- Church: Episcopal Church
- Diocese: Newark
- In office: 1974–1979
- Predecessor: Leland Stark
- Successor: John Shelby Spong
- Previous posts: Suffragan Bishop of Newark (1964-1970) Coadjutor Bishop of Newark (1970-1974)

Orders
- Ordination: June 1939 by William T. Manning
- Consecration: March 6, 1964 by Arthur C. Lichtenberger

Personal details
- Born: March 29, 1913 Buffalo, New York, United States
- Died: November 18, 1995 (aged 82) Brewster, Massachusetts, United States
- Denomination: Anglican
- Parents: Edward Fritz Rath & Eudora Pearl Chadderdon
- Spouse: Margaret Webber
- Children: 2

= George Rath =

American bishop

George Edward Rath (March 29, 1913 – November 18, 1995) was the seventh Bishop of Newark.

==Biography==
Rath was born in Buffalo, New York, and ordained as a deacon in 1938. He received his undergraduate degree cum laude from Harvard University in 1933, and a master of divinity degree from Union Theological Seminary in 1936. He was ordained as a priest in 1939 for the Diocese of New York where he served as college chaplain for Columbia University and New York University.

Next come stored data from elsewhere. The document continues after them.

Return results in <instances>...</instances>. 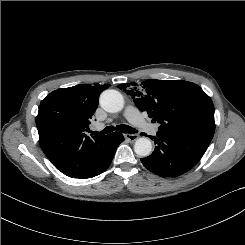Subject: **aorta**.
<instances>
[{
	"label": "aorta",
	"instance_id": "aorta-1",
	"mask_svg": "<svg viewBox=\"0 0 245 245\" xmlns=\"http://www.w3.org/2000/svg\"><path fill=\"white\" fill-rule=\"evenodd\" d=\"M101 107L110 113L120 112L124 107V98L120 92L113 89H108L100 95ZM134 151L141 157L150 155L152 151V143L148 138L141 137L135 141Z\"/></svg>",
	"mask_w": 245,
	"mask_h": 245
}]
</instances>
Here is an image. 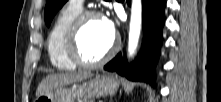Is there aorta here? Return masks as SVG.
<instances>
[{"label": "aorta", "instance_id": "1", "mask_svg": "<svg viewBox=\"0 0 221 102\" xmlns=\"http://www.w3.org/2000/svg\"><path fill=\"white\" fill-rule=\"evenodd\" d=\"M142 20V1L132 0L131 19L129 26L128 54L133 56L139 42Z\"/></svg>", "mask_w": 221, "mask_h": 102}]
</instances>
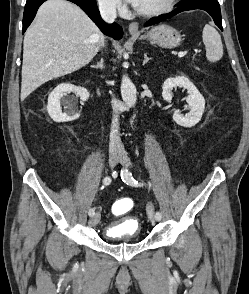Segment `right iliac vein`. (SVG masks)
<instances>
[{"label": "right iliac vein", "mask_w": 249, "mask_h": 294, "mask_svg": "<svg viewBox=\"0 0 249 294\" xmlns=\"http://www.w3.org/2000/svg\"><path fill=\"white\" fill-rule=\"evenodd\" d=\"M118 158H119L118 150L117 149H111L109 151V165H110L111 168L115 167V165L117 164ZM100 218H101L100 213L96 212L91 217V219L89 220V225L92 226V227L96 226L99 223Z\"/></svg>", "instance_id": "1"}]
</instances>
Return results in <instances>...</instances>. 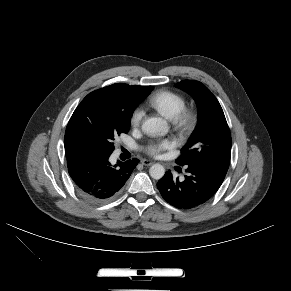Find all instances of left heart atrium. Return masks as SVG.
<instances>
[{
	"mask_svg": "<svg viewBox=\"0 0 291 291\" xmlns=\"http://www.w3.org/2000/svg\"><path fill=\"white\" fill-rule=\"evenodd\" d=\"M173 146H174V143L168 139L151 141L147 146V152L150 155L157 156L162 151L170 149Z\"/></svg>",
	"mask_w": 291,
	"mask_h": 291,
	"instance_id": "39dd6f15",
	"label": "left heart atrium"
}]
</instances>
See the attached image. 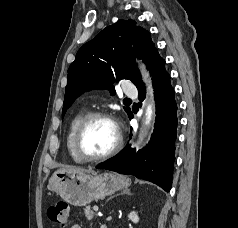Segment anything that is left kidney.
I'll return each instance as SVG.
<instances>
[{
    "mask_svg": "<svg viewBox=\"0 0 238 228\" xmlns=\"http://www.w3.org/2000/svg\"><path fill=\"white\" fill-rule=\"evenodd\" d=\"M129 220H131L133 223H138L139 222V217L135 211H132L128 215Z\"/></svg>",
    "mask_w": 238,
    "mask_h": 228,
    "instance_id": "left-kidney-1",
    "label": "left kidney"
}]
</instances>
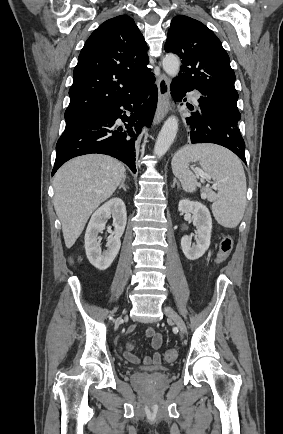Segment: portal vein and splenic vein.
I'll list each match as a JSON object with an SVG mask.
<instances>
[{
	"mask_svg": "<svg viewBox=\"0 0 283 434\" xmlns=\"http://www.w3.org/2000/svg\"><path fill=\"white\" fill-rule=\"evenodd\" d=\"M199 175L201 176L202 179H210V177L202 172H199Z\"/></svg>",
	"mask_w": 283,
	"mask_h": 434,
	"instance_id": "portal-vein-and-splenic-vein-1",
	"label": "portal vein and splenic vein"
}]
</instances>
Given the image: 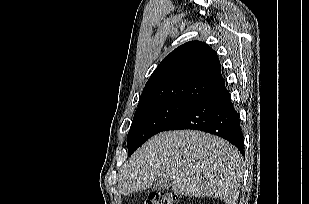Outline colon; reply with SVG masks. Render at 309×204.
Returning a JSON list of instances; mask_svg holds the SVG:
<instances>
[{"instance_id": "colon-1", "label": "colon", "mask_w": 309, "mask_h": 204, "mask_svg": "<svg viewBox=\"0 0 309 204\" xmlns=\"http://www.w3.org/2000/svg\"><path fill=\"white\" fill-rule=\"evenodd\" d=\"M177 196L167 191L152 192L144 204H176Z\"/></svg>"}]
</instances>
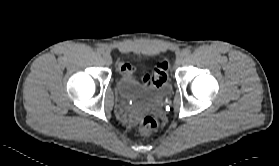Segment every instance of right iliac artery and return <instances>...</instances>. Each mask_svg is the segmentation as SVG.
<instances>
[{"instance_id":"obj_1","label":"right iliac artery","mask_w":279,"mask_h":166,"mask_svg":"<svg viewBox=\"0 0 279 166\" xmlns=\"http://www.w3.org/2000/svg\"><path fill=\"white\" fill-rule=\"evenodd\" d=\"M97 53H98V54L104 53V49H103V48H97Z\"/></svg>"}]
</instances>
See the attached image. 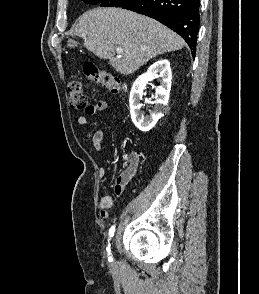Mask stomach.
<instances>
[{"mask_svg": "<svg viewBox=\"0 0 259 294\" xmlns=\"http://www.w3.org/2000/svg\"><path fill=\"white\" fill-rule=\"evenodd\" d=\"M78 46V43L74 39H68L67 41V47L69 48H75Z\"/></svg>", "mask_w": 259, "mask_h": 294, "instance_id": "1", "label": "stomach"}]
</instances>
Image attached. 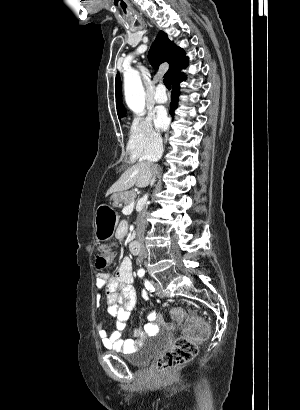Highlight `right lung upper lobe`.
I'll list each match as a JSON object with an SVG mask.
<instances>
[{"mask_svg": "<svg viewBox=\"0 0 300 410\" xmlns=\"http://www.w3.org/2000/svg\"><path fill=\"white\" fill-rule=\"evenodd\" d=\"M184 56L185 52L181 48L175 46L163 31L159 32L148 52V59L154 68H158L163 62L169 64V70L165 76H169L170 79L187 66L188 58L182 59ZM115 85L117 114L118 117L121 118L125 116V108L122 104L121 80L119 74L116 76Z\"/></svg>", "mask_w": 300, "mask_h": 410, "instance_id": "1", "label": "right lung upper lobe"}]
</instances>
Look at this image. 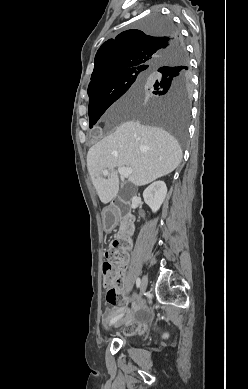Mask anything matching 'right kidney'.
Returning a JSON list of instances; mask_svg holds the SVG:
<instances>
[{"label":"right kidney","mask_w":248,"mask_h":389,"mask_svg":"<svg viewBox=\"0 0 248 389\" xmlns=\"http://www.w3.org/2000/svg\"><path fill=\"white\" fill-rule=\"evenodd\" d=\"M167 194V187L163 181H156L148 186L143 192L145 203L151 208L153 213H156Z\"/></svg>","instance_id":"right-kidney-1"}]
</instances>
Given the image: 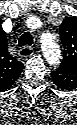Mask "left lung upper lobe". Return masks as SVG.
I'll use <instances>...</instances> for the list:
<instances>
[{
	"mask_svg": "<svg viewBox=\"0 0 77 125\" xmlns=\"http://www.w3.org/2000/svg\"><path fill=\"white\" fill-rule=\"evenodd\" d=\"M60 33L61 43L64 47V55L61 66L75 67L77 66V18H65L60 26ZM67 70L59 72L56 75H52L54 83L62 89H70L71 87V72Z\"/></svg>",
	"mask_w": 77,
	"mask_h": 125,
	"instance_id": "1",
	"label": "left lung upper lobe"
}]
</instances>
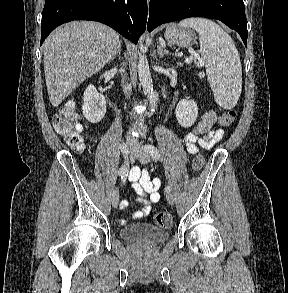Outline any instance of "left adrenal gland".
Returning a JSON list of instances; mask_svg holds the SVG:
<instances>
[{
    "mask_svg": "<svg viewBox=\"0 0 288 293\" xmlns=\"http://www.w3.org/2000/svg\"><path fill=\"white\" fill-rule=\"evenodd\" d=\"M171 53L165 49V46L163 44H160L158 46V56L159 58H163L164 55H170Z\"/></svg>",
    "mask_w": 288,
    "mask_h": 293,
    "instance_id": "obj_1",
    "label": "left adrenal gland"
}]
</instances>
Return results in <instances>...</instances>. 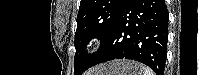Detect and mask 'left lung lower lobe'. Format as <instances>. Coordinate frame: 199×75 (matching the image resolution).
Here are the masks:
<instances>
[{"label": "left lung lower lobe", "instance_id": "left-lung-lower-lobe-1", "mask_svg": "<svg viewBox=\"0 0 199 75\" xmlns=\"http://www.w3.org/2000/svg\"><path fill=\"white\" fill-rule=\"evenodd\" d=\"M167 42L165 1L127 0L91 66L114 59H130L146 64L157 75H164Z\"/></svg>", "mask_w": 199, "mask_h": 75}]
</instances>
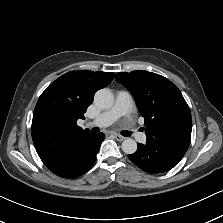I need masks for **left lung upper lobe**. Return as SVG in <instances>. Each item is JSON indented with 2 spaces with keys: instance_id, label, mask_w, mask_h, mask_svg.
<instances>
[{
  "instance_id": "5c2ea615",
  "label": "left lung upper lobe",
  "mask_w": 223,
  "mask_h": 223,
  "mask_svg": "<svg viewBox=\"0 0 223 223\" xmlns=\"http://www.w3.org/2000/svg\"><path fill=\"white\" fill-rule=\"evenodd\" d=\"M116 81L133 95L145 119L147 141L185 154L190 144L192 118L176 85L159 74L143 70L120 72Z\"/></svg>"
}]
</instances>
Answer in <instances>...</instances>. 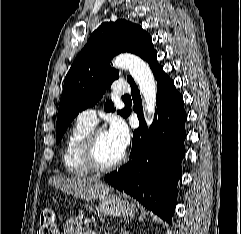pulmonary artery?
<instances>
[{
    "label": "pulmonary artery",
    "mask_w": 241,
    "mask_h": 234,
    "mask_svg": "<svg viewBox=\"0 0 241 234\" xmlns=\"http://www.w3.org/2000/svg\"><path fill=\"white\" fill-rule=\"evenodd\" d=\"M129 90L128 85L123 82L115 83L112 86V91L116 95H127ZM77 120L95 126L97 123L96 109L91 107L83 110L79 113Z\"/></svg>",
    "instance_id": "e3ab8cb5"
}]
</instances>
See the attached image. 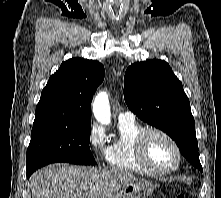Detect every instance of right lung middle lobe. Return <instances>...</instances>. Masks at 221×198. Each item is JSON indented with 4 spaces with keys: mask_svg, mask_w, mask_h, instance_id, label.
Here are the masks:
<instances>
[{
    "mask_svg": "<svg viewBox=\"0 0 221 198\" xmlns=\"http://www.w3.org/2000/svg\"><path fill=\"white\" fill-rule=\"evenodd\" d=\"M91 124L82 127L43 124L32 128L26 154L27 174L54 162L94 165L90 143Z\"/></svg>",
    "mask_w": 221,
    "mask_h": 198,
    "instance_id": "right-lung-middle-lobe-1",
    "label": "right lung middle lobe"
}]
</instances>
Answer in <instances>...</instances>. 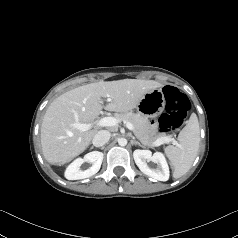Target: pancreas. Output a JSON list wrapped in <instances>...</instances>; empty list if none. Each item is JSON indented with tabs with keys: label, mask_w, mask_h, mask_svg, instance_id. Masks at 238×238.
Masks as SVG:
<instances>
[{
	"label": "pancreas",
	"mask_w": 238,
	"mask_h": 238,
	"mask_svg": "<svg viewBox=\"0 0 238 238\" xmlns=\"http://www.w3.org/2000/svg\"><path fill=\"white\" fill-rule=\"evenodd\" d=\"M115 117L120 122H129L134 126L133 132L135 136L146 146H153L158 139L165 138L164 134H159L156 137H149L147 134V118L133 112H123L115 114Z\"/></svg>",
	"instance_id": "cf45deb5"
}]
</instances>
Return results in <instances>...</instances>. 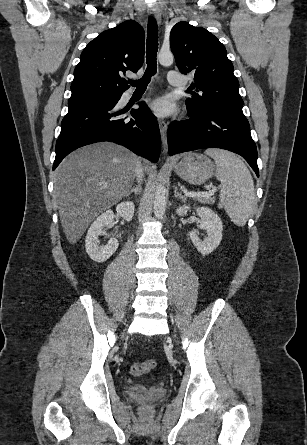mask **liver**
<instances>
[{
	"label": "liver",
	"instance_id": "6515ba94",
	"mask_svg": "<svg viewBox=\"0 0 307 445\" xmlns=\"http://www.w3.org/2000/svg\"><path fill=\"white\" fill-rule=\"evenodd\" d=\"M138 158L114 144L96 142L68 154L54 176V198L63 233L74 245L92 220L129 192Z\"/></svg>",
	"mask_w": 307,
	"mask_h": 445
}]
</instances>
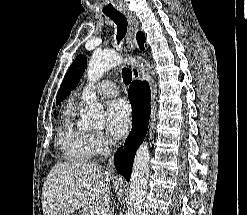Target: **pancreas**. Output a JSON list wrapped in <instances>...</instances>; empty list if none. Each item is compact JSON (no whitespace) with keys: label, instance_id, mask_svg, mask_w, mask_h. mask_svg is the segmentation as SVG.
<instances>
[{"label":"pancreas","instance_id":"cf45deb5","mask_svg":"<svg viewBox=\"0 0 247 215\" xmlns=\"http://www.w3.org/2000/svg\"><path fill=\"white\" fill-rule=\"evenodd\" d=\"M97 210L98 206L86 207L81 211V215H96Z\"/></svg>","mask_w":247,"mask_h":215}]
</instances>
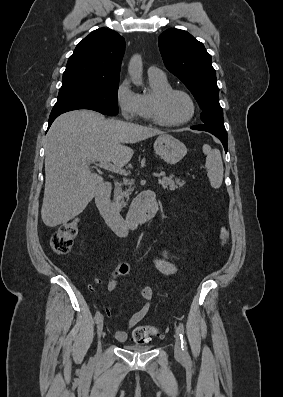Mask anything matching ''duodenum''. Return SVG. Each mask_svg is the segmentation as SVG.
<instances>
[{
  "label": "duodenum",
  "instance_id": "obj_1",
  "mask_svg": "<svg viewBox=\"0 0 283 397\" xmlns=\"http://www.w3.org/2000/svg\"><path fill=\"white\" fill-rule=\"evenodd\" d=\"M111 184L103 183L95 197V202L110 228L119 236H126L131 230L147 224L157 213L159 204L151 191L139 193L131 203L124 217L110 200Z\"/></svg>",
  "mask_w": 283,
  "mask_h": 397
}]
</instances>
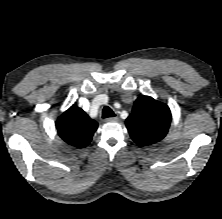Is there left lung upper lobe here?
<instances>
[{
	"label": "left lung upper lobe",
	"instance_id": "5c2ea615",
	"mask_svg": "<svg viewBox=\"0 0 222 219\" xmlns=\"http://www.w3.org/2000/svg\"><path fill=\"white\" fill-rule=\"evenodd\" d=\"M171 122L169 107L149 96H141L135 102L132 113L126 119L131 138L141 146L163 139Z\"/></svg>",
	"mask_w": 222,
	"mask_h": 219
}]
</instances>
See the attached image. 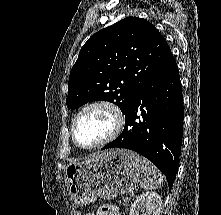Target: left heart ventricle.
Instances as JSON below:
<instances>
[{
    "label": "left heart ventricle",
    "mask_w": 221,
    "mask_h": 215,
    "mask_svg": "<svg viewBox=\"0 0 221 215\" xmlns=\"http://www.w3.org/2000/svg\"><path fill=\"white\" fill-rule=\"evenodd\" d=\"M114 126L110 111L103 107L87 110L76 125V137L83 146L96 144L108 136Z\"/></svg>",
    "instance_id": "obj_1"
}]
</instances>
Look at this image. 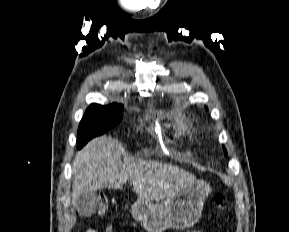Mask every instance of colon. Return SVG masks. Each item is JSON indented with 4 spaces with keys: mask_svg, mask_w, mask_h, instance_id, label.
<instances>
[{
    "mask_svg": "<svg viewBox=\"0 0 289 232\" xmlns=\"http://www.w3.org/2000/svg\"><path fill=\"white\" fill-rule=\"evenodd\" d=\"M214 202L216 206L220 209H224V197L222 194H216L214 197ZM108 211V201L105 196L101 197L100 200V213L106 214ZM189 232H204L202 230H194V231H189Z\"/></svg>",
    "mask_w": 289,
    "mask_h": 232,
    "instance_id": "1",
    "label": "colon"
}]
</instances>
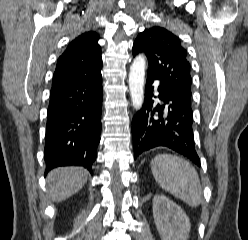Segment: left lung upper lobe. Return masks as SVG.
<instances>
[{
  "label": "left lung upper lobe",
  "instance_id": "left-lung-upper-lobe-1",
  "mask_svg": "<svg viewBox=\"0 0 248 240\" xmlns=\"http://www.w3.org/2000/svg\"><path fill=\"white\" fill-rule=\"evenodd\" d=\"M145 53L147 74L161 81L179 97L191 100V65L180 39L162 27H151L141 32L133 44V56Z\"/></svg>",
  "mask_w": 248,
  "mask_h": 240
}]
</instances>
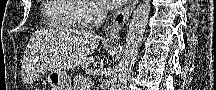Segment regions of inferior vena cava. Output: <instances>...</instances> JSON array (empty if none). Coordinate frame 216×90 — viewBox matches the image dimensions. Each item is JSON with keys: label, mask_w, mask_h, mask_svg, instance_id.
I'll use <instances>...</instances> for the list:
<instances>
[{"label": "inferior vena cava", "mask_w": 216, "mask_h": 90, "mask_svg": "<svg viewBox=\"0 0 216 90\" xmlns=\"http://www.w3.org/2000/svg\"><path fill=\"white\" fill-rule=\"evenodd\" d=\"M96 10H97L98 20H106V18H107L106 10H104V8H99V6H97Z\"/></svg>", "instance_id": "obj_1"}]
</instances>
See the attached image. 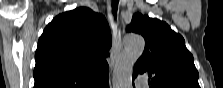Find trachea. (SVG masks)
I'll return each mask as SVG.
<instances>
[{"label": "trachea", "instance_id": "obj_1", "mask_svg": "<svg viewBox=\"0 0 223 88\" xmlns=\"http://www.w3.org/2000/svg\"><path fill=\"white\" fill-rule=\"evenodd\" d=\"M118 2H119L118 0H114L112 2V13L114 16H116V14H117Z\"/></svg>", "mask_w": 223, "mask_h": 88}]
</instances>
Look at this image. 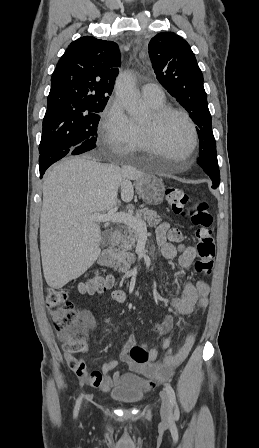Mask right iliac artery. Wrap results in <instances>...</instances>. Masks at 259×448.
<instances>
[{
    "label": "right iliac artery",
    "mask_w": 259,
    "mask_h": 448,
    "mask_svg": "<svg viewBox=\"0 0 259 448\" xmlns=\"http://www.w3.org/2000/svg\"><path fill=\"white\" fill-rule=\"evenodd\" d=\"M81 400H82V397H79V399H78L77 402H76V406H75V409H74V417H77V414H78V410H79V407H80Z\"/></svg>",
    "instance_id": "82829eb1"
}]
</instances>
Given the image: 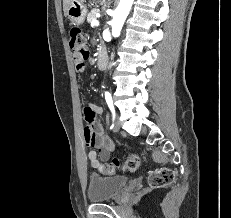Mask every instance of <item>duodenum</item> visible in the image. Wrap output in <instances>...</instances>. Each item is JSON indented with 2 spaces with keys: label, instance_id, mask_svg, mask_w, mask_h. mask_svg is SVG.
Wrapping results in <instances>:
<instances>
[{
  "label": "duodenum",
  "instance_id": "410a0bca",
  "mask_svg": "<svg viewBox=\"0 0 231 218\" xmlns=\"http://www.w3.org/2000/svg\"><path fill=\"white\" fill-rule=\"evenodd\" d=\"M106 59V53L103 49H100L96 58V63L98 66H102Z\"/></svg>",
  "mask_w": 231,
  "mask_h": 218
}]
</instances>
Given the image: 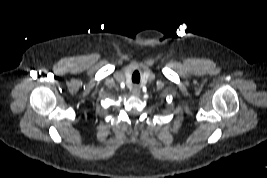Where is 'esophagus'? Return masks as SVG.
Returning <instances> with one entry per match:
<instances>
[{
	"label": "esophagus",
	"instance_id": "obj_1",
	"mask_svg": "<svg viewBox=\"0 0 267 178\" xmlns=\"http://www.w3.org/2000/svg\"><path fill=\"white\" fill-rule=\"evenodd\" d=\"M133 93H134L135 95H139V93H140V87L137 86V85H135V86L133 87Z\"/></svg>",
	"mask_w": 267,
	"mask_h": 178
}]
</instances>
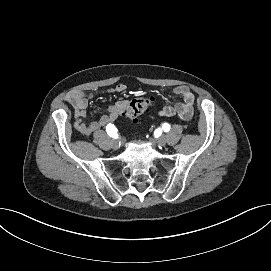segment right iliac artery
<instances>
[{
	"instance_id": "1",
	"label": "right iliac artery",
	"mask_w": 271,
	"mask_h": 271,
	"mask_svg": "<svg viewBox=\"0 0 271 271\" xmlns=\"http://www.w3.org/2000/svg\"><path fill=\"white\" fill-rule=\"evenodd\" d=\"M106 131H107V134L110 136V137H113V138H117L118 135H117V128L114 126V124H111L109 123L107 126H106Z\"/></svg>"
}]
</instances>
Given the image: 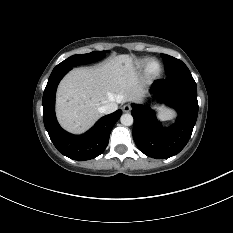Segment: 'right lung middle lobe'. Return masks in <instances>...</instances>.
Here are the masks:
<instances>
[{
  "instance_id": "right-lung-middle-lobe-1",
  "label": "right lung middle lobe",
  "mask_w": 233,
  "mask_h": 233,
  "mask_svg": "<svg viewBox=\"0 0 233 233\" xmlns=\"http://www.w3.org/2000/svg\"><path fill=\"white\" fill-rule=\"evenodd\" d=\"M106 55V51H93L88 54L73 55L60 64L54 69L69 68L78 65L88 64L102 59Z\"/></svg>"
}]
</instances>
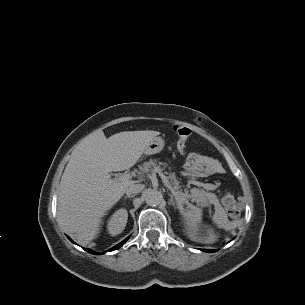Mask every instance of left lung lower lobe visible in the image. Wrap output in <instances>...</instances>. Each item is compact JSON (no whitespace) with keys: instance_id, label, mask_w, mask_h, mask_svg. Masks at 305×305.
<instances>
[{"instance_id":"0a47b994","label":"left lung lower lobe","mask_w":305,"mask_h":305,"mask_svg":"<svg viewBox=\"0 0 305 305\" xmlns=\"http://www.w3.org/2000/svg\"><path fill=\"white\" fill-rule=\"evenodd\" d=\"M202 251L212 253V252H216L217 250H215V249H204V250H202Z\"/></svg>"}]
</instances>
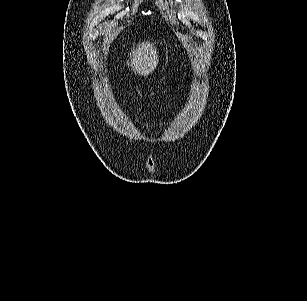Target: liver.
Returning a JSON list of instances; mask_svg holds the SVG:
<instances>
[{"label":"liver","instance_id":"liver-1","mask_svg":"<svg viewBox=\"0 0 307 301\" xmlns=\"http://www.w3.org/2000/svg\"><path fill=\"white\" fill-rule=\"evenodd\" d=\"M129 56L130 60H126L128 68L132 66L135 74H143V76L151 74L159 60L157 50L149 40L139 42L137 46H133L131 52H129Z\"/></svg>","mask_w":307,"mask_h":301}]
</instances>
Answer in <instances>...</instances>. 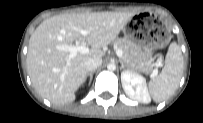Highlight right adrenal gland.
<instances>
[{
  "instance_id": "right-adrenal-gland-1",
  "label": "right adrenal gland",
  "mask_w": 203,
  "mask_h": 123,
  "mask_svg": "<svg viewBox=\"0 0 203 123\" xmlns=\"http://www.w3.org/2000/svg\"><path fill=\"white\" fill-rule=\"evenodd\" d=\"M93 74H94V71L88 72V73L86 74V78H87L88 76L90 77L89 85H90L91 82H92Z\"/></svg>"
}]
</instances>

In 1941 he became the vicar of All Saints Church in Millington, New Jersey. He later became the rector of the church and then the Archdeacon of Morris County. He was elected suffragan bishop of Newark in 1964 when he succeeded Donald MacAdie. He was consecrated by Arthur C. Lichtenberger as chief consecrator.

He was elected coadjutor bishop on May 2, 1970. He became diocesan bishop in 1974 and retired in 1978. As bishop, he championed the causes of the civil rights movement, the anti-Vietnam War movement, and prayer book reform. He was also a long-standing supporter of ordination for women, but waited to do so until the practice had been definitively approved by the Episcopal Church, unlike more radical bishops.

He and his wife, Margaret, had two children.